Turning away from her, Ernie moved down the hallway. He grabbed the door knob. Scout was at the window, her nose nudging the curtains aside. Ernie opened the door.
Scout growled.
The two men, their shoulders close together, looked like the front line of a geriatric football team. A pair of bellies curved and fell out between suspenders. The bald one wore a blue golf shirt. Round Face still wore his grey jacket over a blue golf shirt.
“We’re here to ask some questions about Robert Swatsky,” Round Face said.
Ernie felt Scout’s nose push between his calves. She barked and squirmed outside. Her teeth were bared. There was a hollow thump as Round Face’s square toed boot met her ribs. She yelped once before collapsing at the boy’s feet. “You bastards!” Ernie said and crouched to put his hands on her side. He felt her ribs rise as she struggled to breathe. She whimpered when he found the place where she’d been kicked.
“What you two doing here?” Nanny said.
Ernie looked over his shoulder at her.
“Friggin’ dog came after us!” Round Face said.
Ernie began to straighten up.
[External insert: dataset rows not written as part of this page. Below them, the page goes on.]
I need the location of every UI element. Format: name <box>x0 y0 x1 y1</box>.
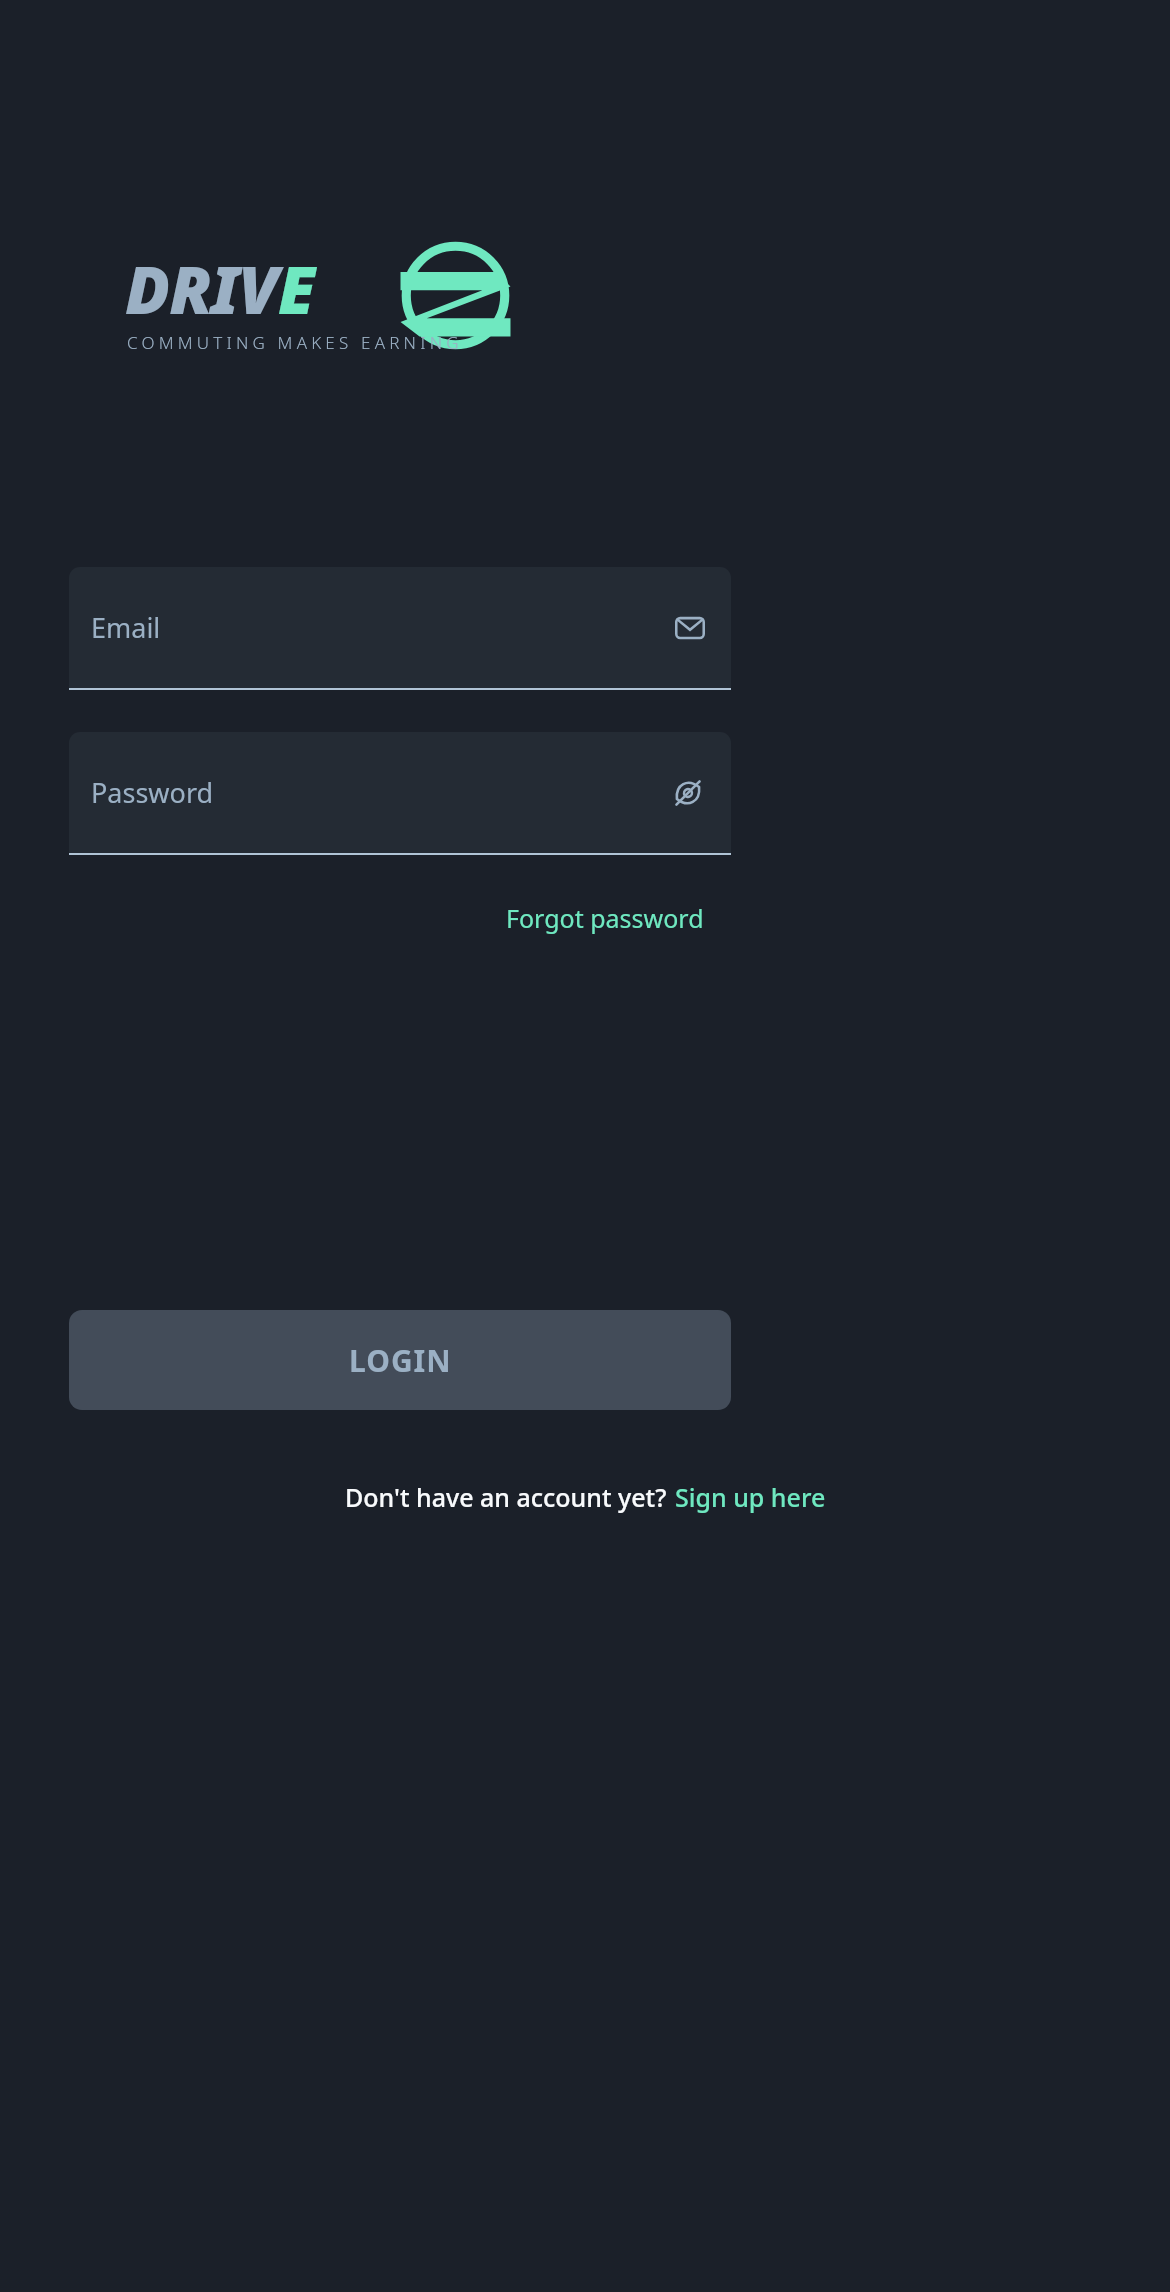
staticText: COMMUTING MAKES EARNING <box>127 331 463 354</box>
staticText: Sign up here <box>675 1480 826 1514</box>
button[interactable]: Email <box>69 567 731 690</box>
staticText: LOGIN <box>349 1340 452 1381</box>
staticText: Email <box>91 609 161 646</box>
other: Email <box>675 613 705 643</box>
button[interactable]: Forgot password <box>498 893 712 943</box>
staticText: Don't have an account yet? <box>345 1480 667 1514</box>
button[interactable]: LOGIN <box>69 1310 731 1410</box>
staticText: Password <box>91 774 214 811</box>
button[interactable]: Password <box>69 732 731 855</box>
staticText: DRIV <box>125 243 278 333</box>
staticText: Forgot password <box>506 901 704 935</box>
other: Show password <box>671 776 705 810</box>
staticText: E <box>278 243 316 333</box>
button[interactable]: Sign up here <box>675 1480 826 1514</box>
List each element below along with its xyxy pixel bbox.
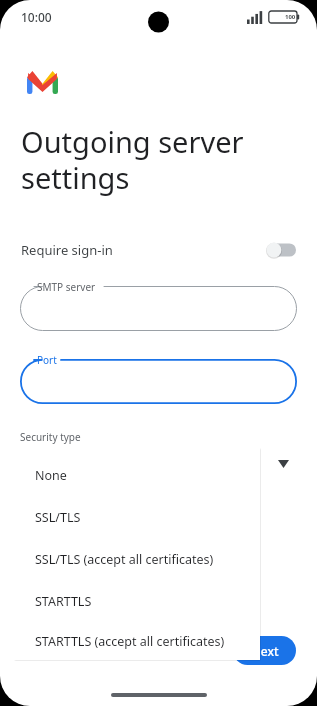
button[interactable]: STARTTLS (accept all certificates) [14,622,260,660]
button[interactable]: SSL/TLS (accept all certificates) [14,538,260,580]
staticText: 10:00 [21,9,52,25]
button[interactable]: None [14,454,260,496]
other: Gmail [27,70,58,94]
button[interactable]: Require sign-in [0,231,317,269]
button[interactable]: SMTP server [20,286,297,331]
staticText: Port [37,353,57,367]
button[interactable]: SSL/TLS [14,496,260,538]
staticText: SMTP server [37,280,96,294]
staticText: Require sign-in [21,241,113,259]
button[interactable]: STARTTLS [14,580,260,622]
staticText: STARTTLS (accept all certificates) [35,633,225,650]
staticText: STARTTLS [35,593,92,610]
staticText: Security type [20,430,81,444]
staticText: 100 [285,13,296,21]
button[interactable]: Require sign-in toggle [266,242,296,258]
button[interactable]: Port [20,359,297,404]
staticText: SSL/TLS [35,509,81,526]
staticText: Outgoing server settings [21,122,287,198]
button[interactable]: Next [233,636,296,665]
staticText: SSL/TLS (accept all certificates) [35,551,214,568]
button[interactable]: Expand security type [278,460,289,468]
staticText: None [35,467,67,484]
staticText: Next [251,643,279,659]
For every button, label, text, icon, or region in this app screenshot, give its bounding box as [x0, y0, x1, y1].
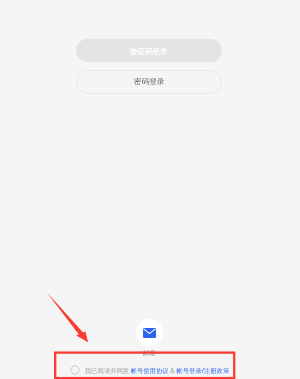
button[interactable]: 验证码登录 — [76, 39, 222, 62]
staticText: 验证码登录 — [130, 47, 168, 56]
button[interactable]: 密码登录 — [76, 70, 222, 94]
staticText: 密码登录 — [134, 77, 165, 87]
button[interactable]: 我已阅读并同意 帐号使用协议 & 帐号登录/注册政策 — [70, 365, 230, 375]
button[interactable]: 邮箱登录 — [136, 319, 163, 357]
staticText: 我已阅读并同意 帐号使用协议 & 帐号登录/注册政策 — [85, 366, 230, 375]
staticText: 邮箱 — [143, 349, 156, 357]
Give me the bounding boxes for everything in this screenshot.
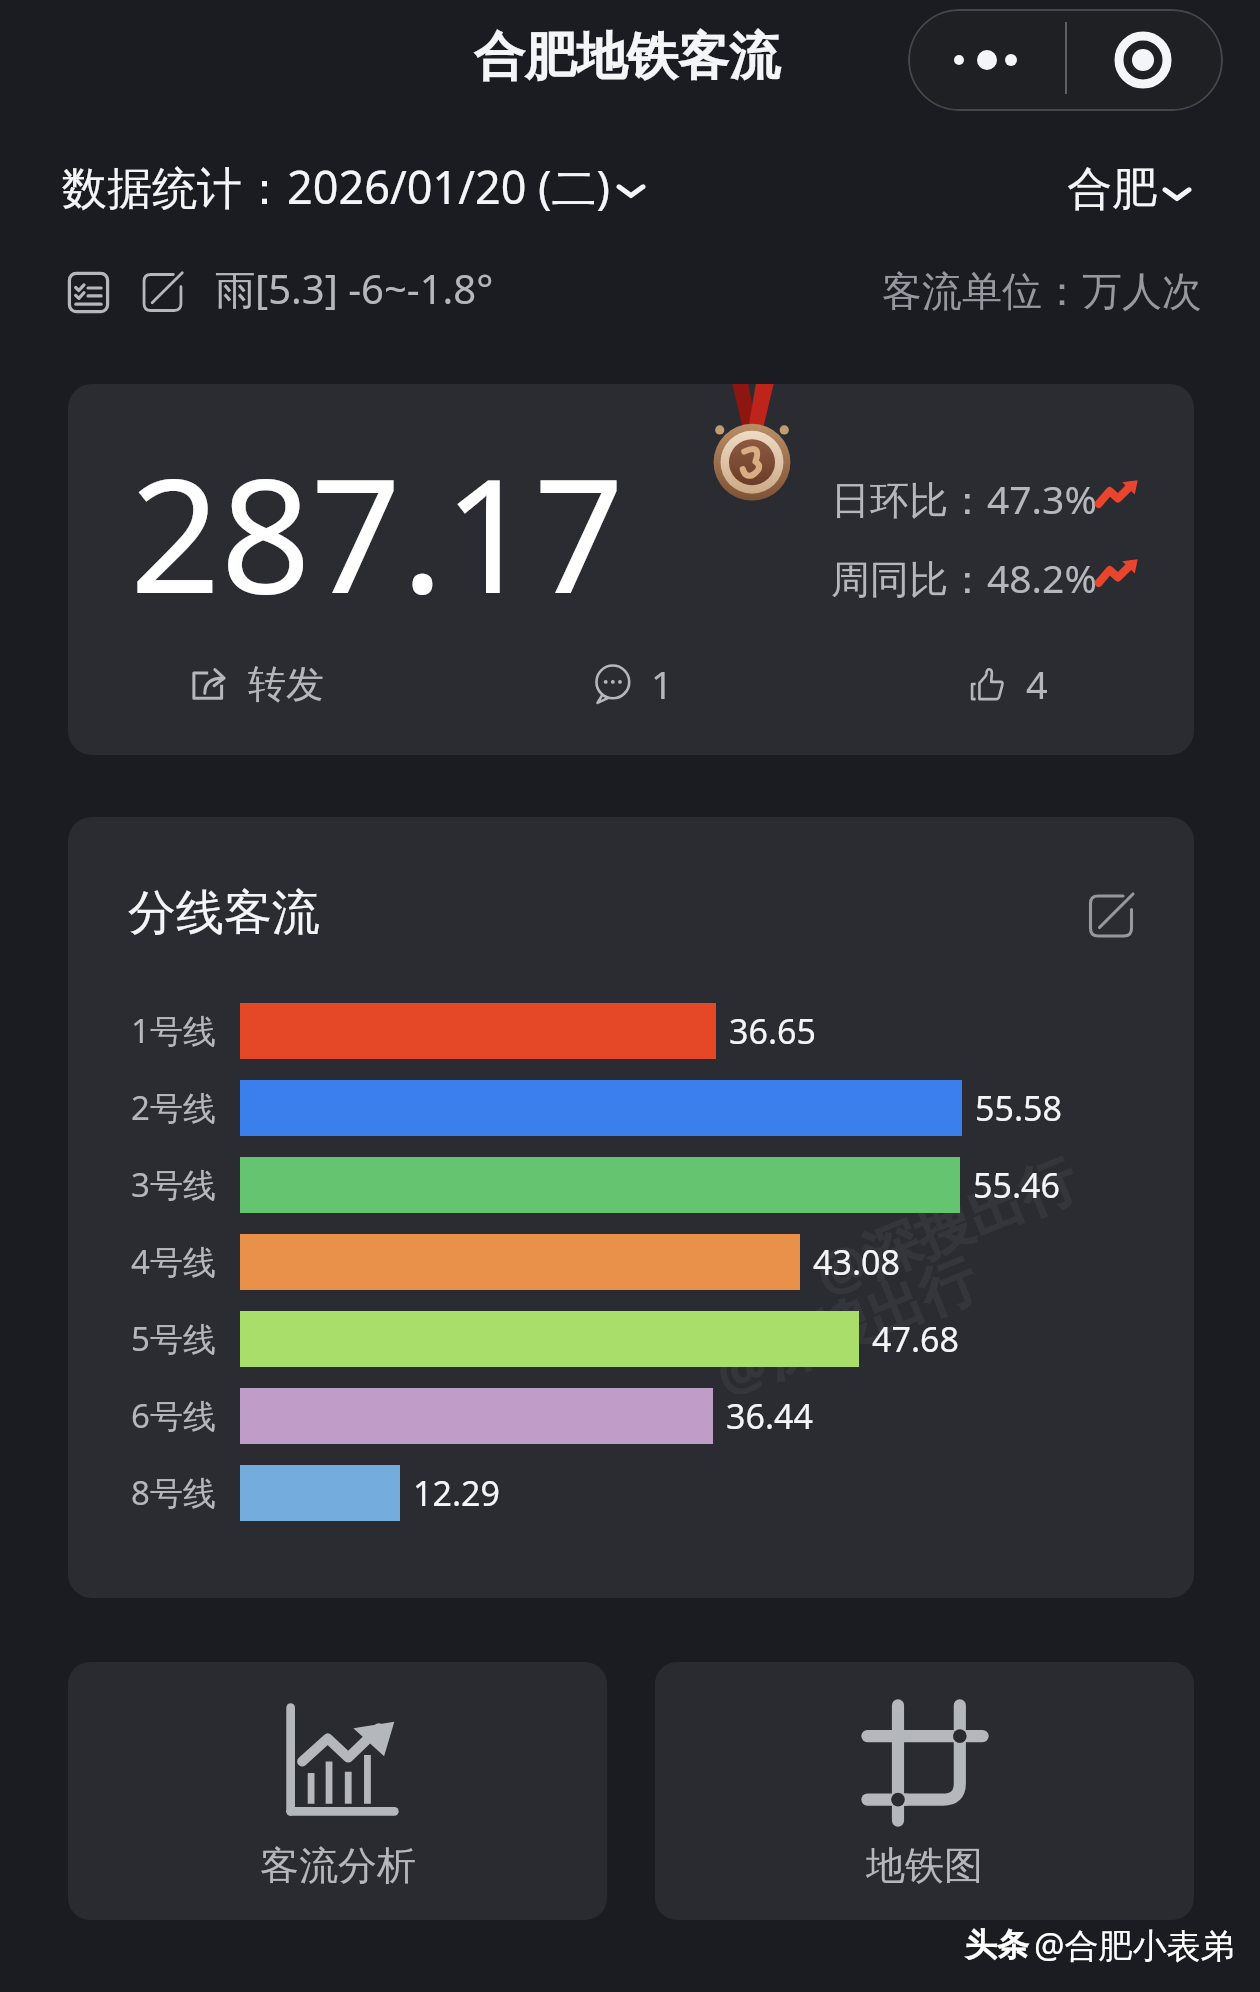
button[interactable]: 合肥: [1067, 153, 1197, 225]
staticText: 3号线: [131, 1162, 216, 1207]
staticText: 4: [1026, 658, 1048, 710]
staticText: 合肥地铁客流: [474, 25, 780, 89]
staticText: 头条: [965, 1925, 1029, 1965]
staticText: @合肥小表弟: [1034, 1922, 1235, 1968]
staticText: 客流单位：万人次: [882, 266, 1202, 316]
button[interactable]: 1: [444, 634, 819, 734]
staticText: 36.65: [729, 1008, 816, 1054]
staticText: 客流分析: [260, 1841, 416, 1890]
staticText: 数据统计：2026/01/20 (二): [62, 156, 611, 217]
staticText: 47.68: [872, 1316, 959, 1362]
staticText: 地铁图: [866, 1841, 983, 1890]
staticText: 分线客流: [128, 883, 320, 943]
button[interactable]: 地铁图: [655, 1662, 1194, 1920]
button[interactable]: 数据统计：2026/01/20 (二): [62, 150, 651, 222]
button[interactable]: Edit: [140, 270, 185, 315]
staticText: @深搜出行: [804, 1138, 1087, 1312]
button[interactable]: Edit lines: [1086, 891, 1136, 941]
staticText: 5号线: [131, 1316, 216, 1361]
staticText: 2号线: [131, 1085, 216, 1130]
staticText: 4号线: [131, 1239, 216, 1284]
staticText: 287.17: [130, 424, 625, 639]
staticText: 55.46: [973, 1162, 1060, 1208]
button[interactable]: Home: [1068, 9, 1223, 111]
staticText: 12.29: [413, 1470, 500, 1516]
button[interactable]: 4: [819, 634, 1194, 734]
staticText: 合肥: [1067, 161, 1157, 218]
staticText: 转发: [248, 660, 324, 708]
button[interactable]: More: [908, 9, 1065, 111]
staticText: 55.58: [975, 1085, 1062, 1131]
staticText: @深搜出行: [704, 1238, 987, 1412]
staticText: 36.44: [726, 1393, 813, 1439]
staticText: 周同比：48.2%: [831, 551, 1097, 604]
staticText: 1号线: [131, 1008, 216, 1053]
staticText: 日环比：47.3%: [831, 472, 1097, 525]
staticText: 43.08: [813, 1239, 900, 1285]
button[interactable]: Notes: [66, 270, 111, 315]
button[interactable]: 客流分析: [68, 1662, 607, 1920]
staticText: 1: [651, 658, 673, 710]
button[interactable]: 转发: [68, 634, 444, 734]
staticText: 6号线: [131, 1393, 216, 1438]
staticText: 雨[5.3] -6~-1.8°: [215, 261, 494, 316]
staticText: 8号线: [131, 1470, 216, 1515]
Fear was replaced by an anger so deep he almost remembered where he’d felt it once before. He crouched, left foot ahead of right, keeping his knees and elbows bent the way he’d been taught. His fists were clenched tight against his ribs.
“Ernie!” Nanny said. “No more of that goddamned karate!”
He took a step forward. The men looked at one another. Round Face moved his right hand inside his jacket.
“Ernie! For Christ’s sake, no!”
He took another step.
“Ernie!” Come here!” Nanny gripped the back of his shirt. Ernie turned to her.
“Stick with Granny, boy,” Round Face said.
Nanny reached out and grabbed the muscle running from Ernie’s neck to his shoulder. He leaned his head into the pain. She looked at the two men, “You’re Bob’s buddies.”
“We’re private investigators.” Round Face stuck his right thumb in behind a suspender.
“Bull shit! You’re Lester,” she said to Round Face then pointed at baldy, “You’re Marvin. I bet the two of you are lookin’ for Bob and his money. I remember you tried to put the scare into me when my Judy ran away.”
“You’re crazy,” Lester said before glancing at his brother.
Nanny stepped toward them. “Where’s my Judy?”
“How the hell would we know?”
“I swore after you two and Bob messed up my family, I’d never let anyone do that again.” She reached into her pocket and pulled out a pack of cigarettes.
“What can you do about it?” Lester’s smile revealed a gold crown.
“Ever seen what happens when fire and oxygen mix?” She moved a step closer to them.
They stepped back. “You always were a crazy bitch.” Lester put his hands out front to push her away.
“Still am.” She opened the cigarette package and lifted out a red lighter.
“We’re not afraid of you!” Lester said over his shoulder while backing away. “You and your wop grandson!”
“Come close to me or mine again and I’ll… ” she pulled the oxygen tubes over her head, dropped them to the ground, put a smoke between her lips and lit. “… burn the pair of you.”
Ernie and Nanny watched as the brothers hurried across the street and opened the doors of the Ford.
“Took me a while to figure out that the reason those two are always trying to scare other people is ‘cause they’re chicken.” She pointed the cigarette at the retreating pair. “When somebody like that is always trying to scare you, it means there’s a good chance they’re afraid.”
“Just like Bob,” Ernie said.
“That’s right.” She put the cigarette to her lips. “I’m gonna make a fresh pot of coffee. Want a cup?”